## [What this task involves]
Search the records for lines with the word "every" and copy each match.

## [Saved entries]

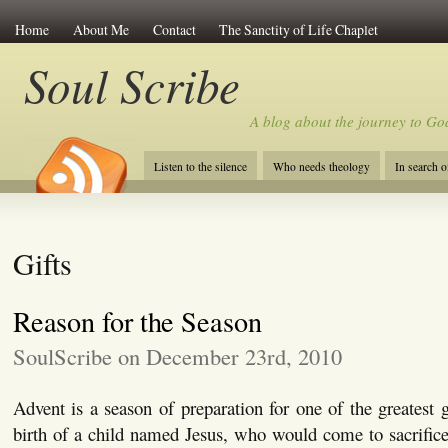
Home
About Me
Contact
The Sanctity of Life Chaplet
Soul Scribe
A blog about the journey to Go
Listen to the silence
Who needs theology
In search 
Gifts
Reason for the Season
SoulScribe on December 23rd, 2010
Advent is a season of preparation for one of the greatest g
birth of a child named Jesus, who would come to sacrifice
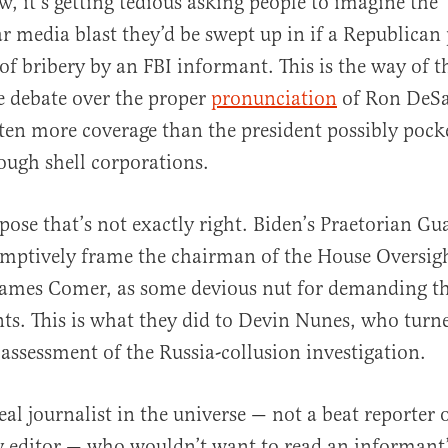
w, it’s getting tedious asking people to imagine the
 media blast they’d be swept up in if a Republican
of bribery by an FBI informant. This is the way of t
he debate over the proper
pronunciation
of Ron DeSan
en more coverage than the president possibly pock
rough shell corporations.
pose that’s not exactly right. Biden’s Praetorian Gu
emptively frame the chairman of the House Oversig
ames Comer, as some devious nut for demanding t
s. This is what they did to Devin Nunes, who turne
s assessment of the Russia-collusion investigation.
real journalist in the universe — not a beat reporter
y editor — who wouldn’t want to read an informant’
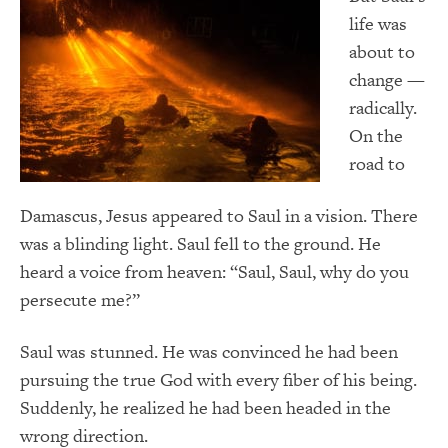
life was
about to
change —
radically.
On the
road to
Damascus, Jesus appeared to Saul in a vision. There
was a blinding light. Saul fell to the ground. He
heard a voice from heaven: “Saul, Saul, why do you
persecute me?”
Saul was stunned. He was convinced he had been
pursuing the true God with every fiber of his being.
Suddenly, he realized he had been headed in the
wrong direction.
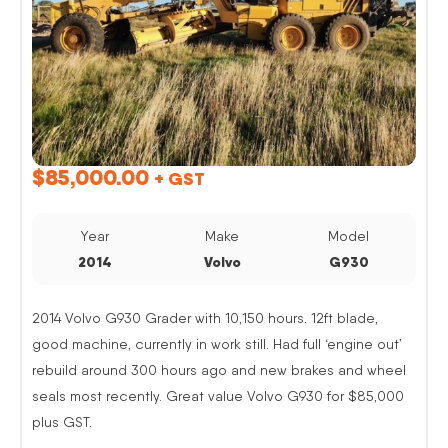
$
85,000.00
+ GST
Year
Make
Model
2014
Volvo
G930
2014 Volvo G930 Grader with 10,150 hours. 12ft blade,
good machine, currently in work still. Had full ‘engine out’
rebuild around 300 hours ago and new brakes and wheel
seals most recently. Great value Volvo G930 for $85,000
plus GST.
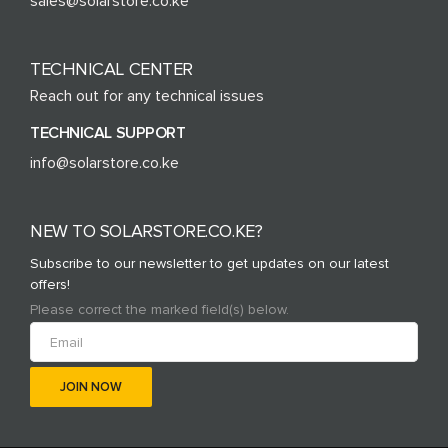
sales@solarstore.co.ke
TECHNICAL CENTER
Reach out for any technical issues
TECHNICAL SUPPORT
info@solarstore.co.ke
NEW TO SOLARSTORE.CO.KE?
Subscribe to our newsletter to get updates on our latest
offers!
Please correct the marked field(s) below.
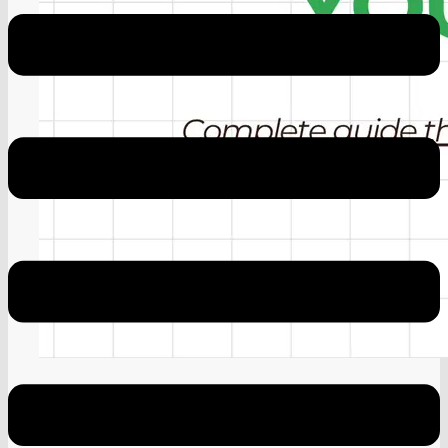
Google AdSense April 20 Update
Why Google AdSense Keeps Rejecting You
(Fix This)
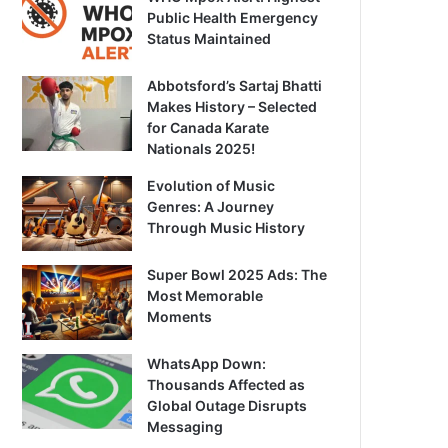
Public Health Emergency
Status Maintained
Abbotsford’s Sartaj Bhatti
Makes History – Selected
for Canada Karate
Nationals 2025!
Evolution of Music
Genres: A Journey
Through Music History
Super Bowl 2025 Ads: The
Most Memorable
Moments
WhatsApp Down:
Thousands Affected as
Global Outage Disrupts
Messaging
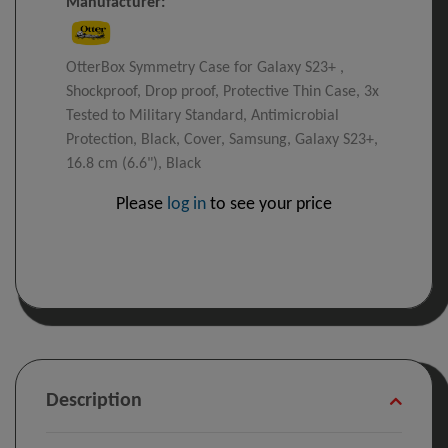
Manufacturer:
OtterBox Symmetry Case for Galaxy S23+ ,
Shockproof, Drop proof, Protective Thin Case, 3x
Tested to Military Standard, Antimicrobial
Protection, Black, Cover, Samsung, Galaxy S23+,
16.8 cm (6.6"), Black
Please
log in
to see your price
Description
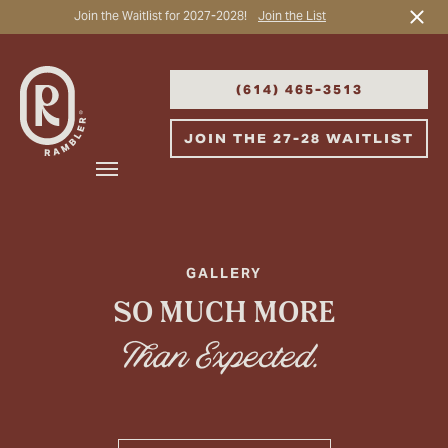
Join the Waitlist for 2027-2028!
Join the List
Start Typing to Search
(614) 465-3513
JOIN THE 27-28 WAITLIST
GALLERY
SO MUCH MORE
Than Expected.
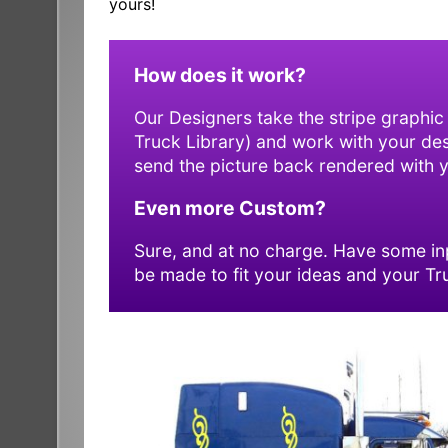
yours!
How does it work?
Our Designers take the stripe graphic
Truck Library) and work with your desig
send the picture back rendered with yo
Even more Custom?
Sure, and at no charge. Have some inp
be made to fit your ideas and your Tr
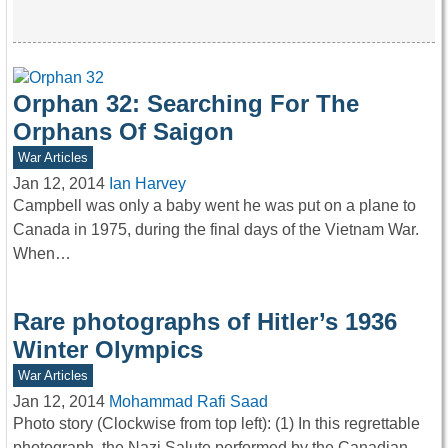
Orphan 32: Searching For The
Orphans Of Saigon
War Articles
Jan 12, 2014
Ian Harvey
Campbell was only a baby went he was put on a plane to
Canada in 1975, during the final days of the Vietnam War.
When…
Rare photographs of Hitler’s 1936
Winter Olympics
War Articles
Jan 12, 2014
Mohammad Rafi Saad
Photo story (Clockwise from top left): (1) In this regrettable
photograph, the Nazi Salute performed by the Canadian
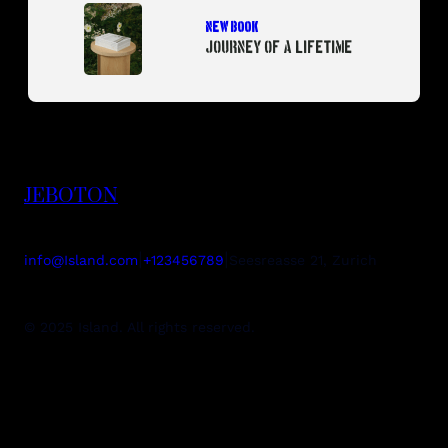
NEW BOOK
JOURNEY OF A LIFETIME
JEBOTON
|
|
info@Island.com
+123456789
Seesreasse 21, Zurich
© 2025 Island. All rights reserved.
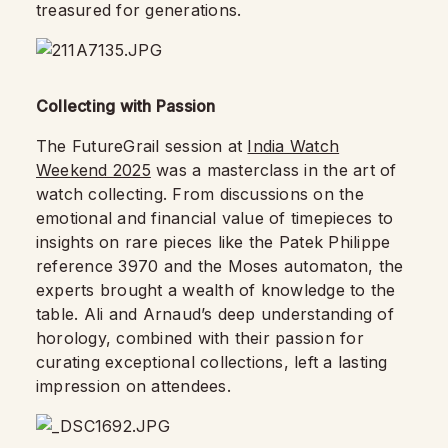
treasured for generations.
Collecting with Passion
The FutureGrail session at
India Watch
Weekend 2025
was a masterclass in the art of
watch collecting. From discussions on the
emotional and financial value of timepieces to
insights on rare pieces like the Patek Philippe
reference 3970 and the Moses automaton, the
experts brought a wealth of knowledge to the
table. Ali and Arnaud’s deep understanding of
horology, combined with their passion for
curating exceptional collections, left a lasting
impression on attendees.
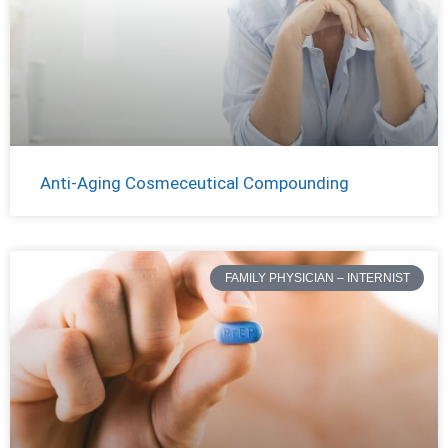
Anti-Aging Cosmeceutical Compounding
FAMILY PHYSICIAN – INTERNIST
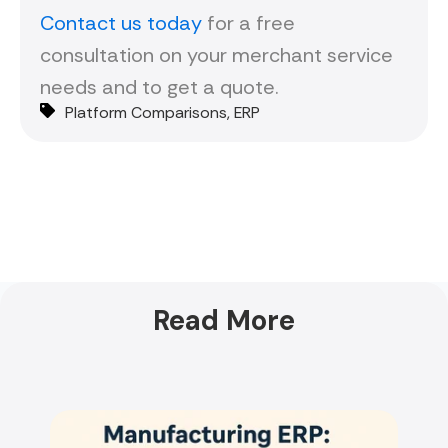
Contact us today
for a free
consultation on your merchant service
needs and to get a quote.
Platform Comparisons
,
ERP
Read More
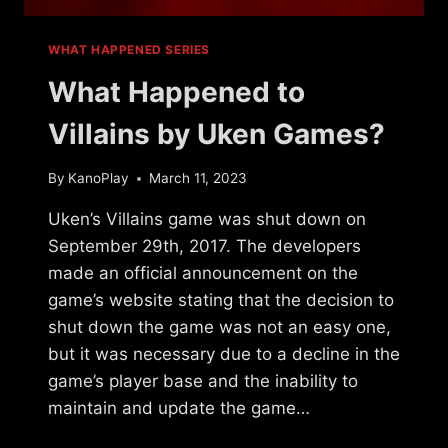
WHAT HAPPENED SERIES
What Happened to
Villains by Uken Games?
By
KanoPlay
March 11, 2023
Uken’s Villains game was shut down on
September 29th, 2017. The developers
made an official announcement on the
game’s website stating that the decision to
shut down the game was not an easy one,
but it was necessary due to a decline in the
game’s player base and the inability to
maintain and update the game…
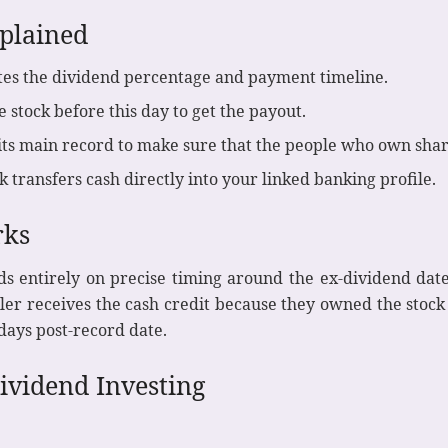
plained
es the dividend percentage and payment timeline.
stock before this day to get the payout.
ts main record to make sure that the people who own share
 transfers cash directly into your linked banking profile.
rks
ds entirely on precise timing around the ex-dividend date
eller receives the cash credit because they owned the sto
 days post-record date.
Dividend Investing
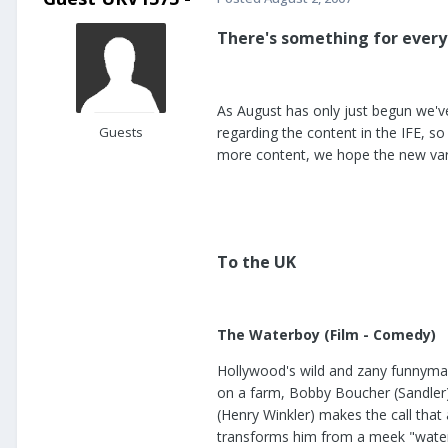
There's something for every
As August has only just begun we'v
Guests
regarding the content in the IFE, 
more content, we hope the new vari
To the UK
The Waterboy (Film - Comedy)
Hollywood's wild and zany funnyman
on a farm, Bobby Boucher (Sandler)
(Henry Winkler) makes the call that 
transforms him from a meek "water di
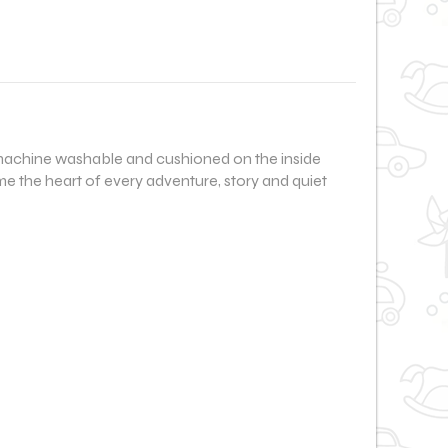
le, machine washable and cushioned on the inside
me the heart of every adventure, story and quiet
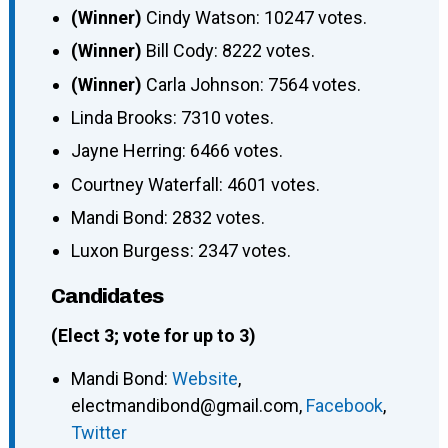
(Winner)
Cindy Watson: 10247 votes.
(Winner)
Bill Cody: 8222 votes.
(Winner)
Carla Johnson: 7564 votes.
Linda Brooks: 7310 votes.
Jayne Herring: 6466 votes.
Courtney Waterfall: 4601 votes.
Mandi Bond: 2832 votes.
Luxon Burgess: 2347 votes.
Candidates
(Elect 3; vote for up to 3)
Mandi Bond
:
Website
,
electmandibond@gmail.com
,
Facebook
,
Twitter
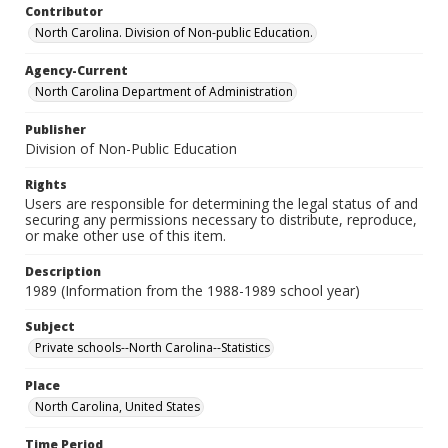
Contributor
North Carolina. Division of Non-public Education.
Agency-Current
North Carolina Department of Administration
Publisher
Division of Non-Public Education
Rights
Users are responsible for determining the legal status of and
securing any permissions necessary to distribute, reproduce,
or make other use of this item.
Description
1989 (Information from the 1988-1989 school year)
Subject
Private schools--North Carolina--Statistics
Place
North Carolina, United States
Time Period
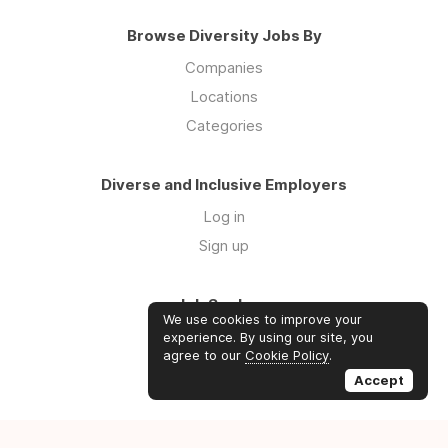
Browse Diversity Jobs By
Companies
Locations
Categories
Diverse and Inclusive Employers
Log in
Sign up
Job Seekers
We use cookies to improve your
Log in
experience. By using our site, you
agree to our
Cookie Policy
.
Sign up
Accept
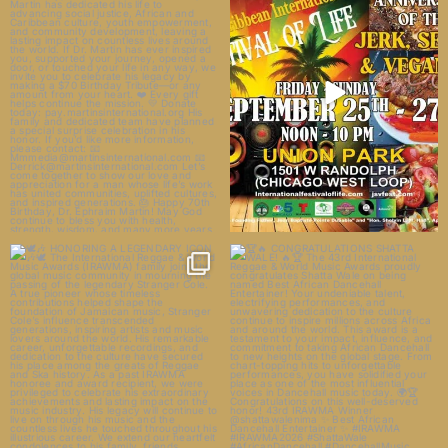
23
14
🕊️🎶 HONORING A LEGENDARY
🏆🔥 CONGRATULATIONS SHATTA
ICON 🎶🕊️
WALE! 🔥🏆
The
...
The 43rd
...
33
5
1628
71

## [Answer to the problem]
pursuing the true God with every fiber of his being.
There's something for every
me the heart of every adventure, story and quiet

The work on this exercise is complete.